Second is the way Merge treats variables of the same name. You would have to write a specific Coalesce or Coalescec function call in Sql to replicate the behavior, for each and every like named variable.

Third, and the one that can take a truly large amount of SQL code, is the behavior when the "right" set has a value of the By variable that is not matched in the "left". SQL Left Join will completely discard the "right". So you need to do a separate step to get those. Data step Merge with a BY defaults to bringing in the observations from the second set.

SQL might be possible for two specific data sets to behave like merge for those sets. Change the number of observations in one of those sets and the code that worked for 12 observations may not work for 13.

My general suggestion is if a data step merge is doing what you want, leave it there. You might be surprised just how much, possibly obnoxious code, it may take to accomplish the same thing in SQL.

Nightmare causing to consider converting a MERGE that involves 3 or more sets (not all with the same variables) as some combination of SQL joins.

Tom · Posted 05-09-2023 05:56 PM

You want to recreate the data step MERGE in pure SQL code?
Why?

Do you only need code that will work for this simple case where the "LEFT" dataset has unique values of the BY variable and the "RIGHT" dataset has some repeated values of the BY variable?

data dsmerge;
  merge mydata(in=in1) mydata2;
  by list;
  if in1;
run;

proc sql;
  create table sqljoin as
    select l.list
         , coalesce(r.ndc,l.ndc) as NDC
         , coalesce(r.discount,l.discount) as discount
    from mydata l
    left join mydata2 r
    on l.list = r.list
  ;
quit;

The COMPARE Procedure
Comparison of WORK.DSMERGE with WORK.SQLJOIN
(Method=EXACT)

Data Set Summary

Dataset                Created          Modified  NVar    NObs

WORK.DSMERGE  09MAY23:18:07:32  09MAY23:18:07:32     3       6
WORK.SQLJOIN  09MAY23:18:07:32  09MAY23:18:07:32     3       6


Variables Summary

Number of Variables in Common: 3.


Observation Summary

Observation      Base  Compare

First Obs           1        1
Last  Obs           6        6

Number of Observations in Common: 6.
Total Number of Observations Read from WORK.DSMERGE: 6.
Total Number of Observations Read from WORK.SQLJOIN: 6.

Number of Observations with Some Compared Variables Unequal: 0.
Number of Observations with All Compared Variables Equal: 6.

NOTE: No unequal values were found.
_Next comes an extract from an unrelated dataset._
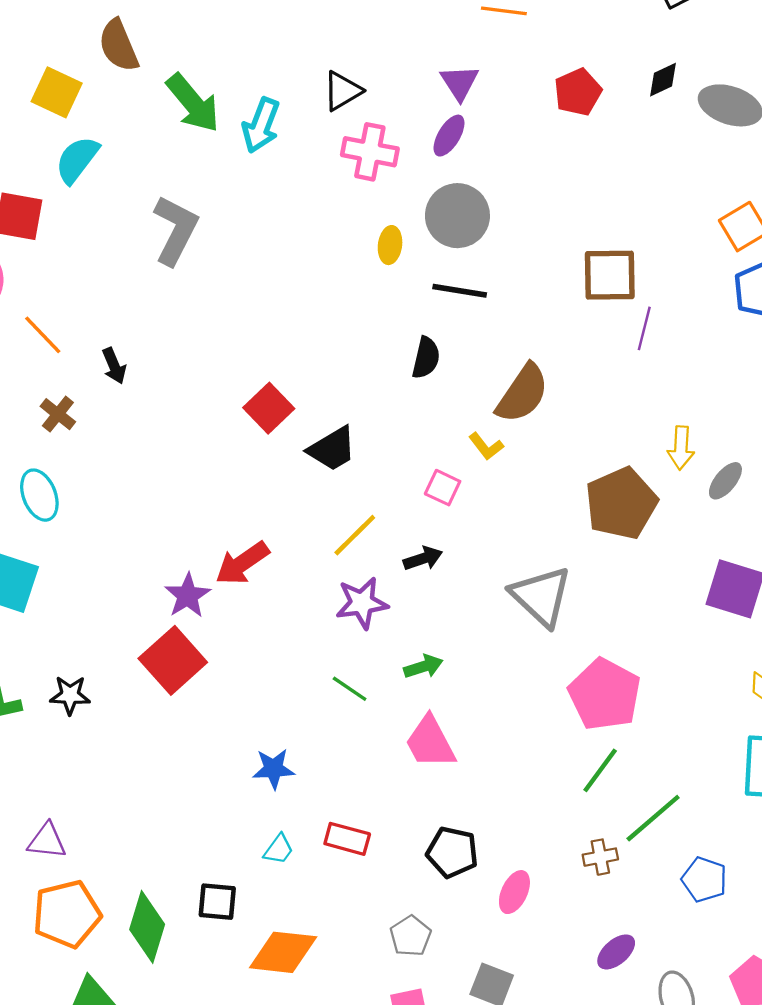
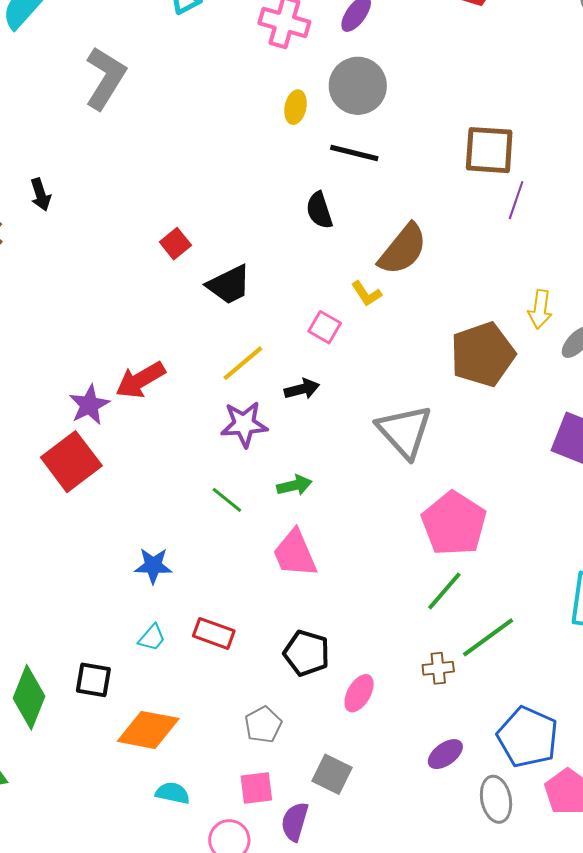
black semicircle: (426, 358) -> (319, 210), turned 144
red square: (269, 408) -> (175, 244), size x0.7
blue pentagon: (704, 880) -> (528, 737), moved, size x1.5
All values compared are exactly equal.

It is not really possible to replicate the general data step merge.

You can get closer if you have some type of variable that numbers the rows within the BY groups in each dataset. But you would need a DATA STEP to make such a variable.

sasexperienceto · Posted 05-09-2023 05:59 PM

I'm doing an implementation in a database that doesn't have the sas language just sql

Tom · Posted 05-09-2023 06:12 PM

@sasexperienceto wrote:

I'm doing an implementation in a database that doesn't have the sas language just sql

Better to figure out what the goal of the complete program is and re build it from the ground up using SQL.

The original DATA STEP is probably not correct anyway. You should not be merging dataset where the same non-BY variables appear in both dataset and you are not doing a one to one merge.

sasexperienceto · Posted 05-09-2023 09:52 PM

In the case I am implementing the system in the cloud, BigQuery and as I can only use SQL I was trying to replicate the results of my system in SAS. From what I understand the result presented by the merge would not be the most correct?

SASKiwi · Posted 05-09-2023 10:16 PM

"In the case I am implementing the system in the cloud, BigQuery and as I can only use SQL I was trying to replicate the results of my system in SAS. From what I understand the result presented by the merge would not be the most correct?"

I still don't understand what your actual use case is. If you are implementing a system in the cloud using SQL and BigQuery only, where is SAS's involvement? If SAS is not involved in your implementation I wouldn't be using it for testing BigQuery behaviour.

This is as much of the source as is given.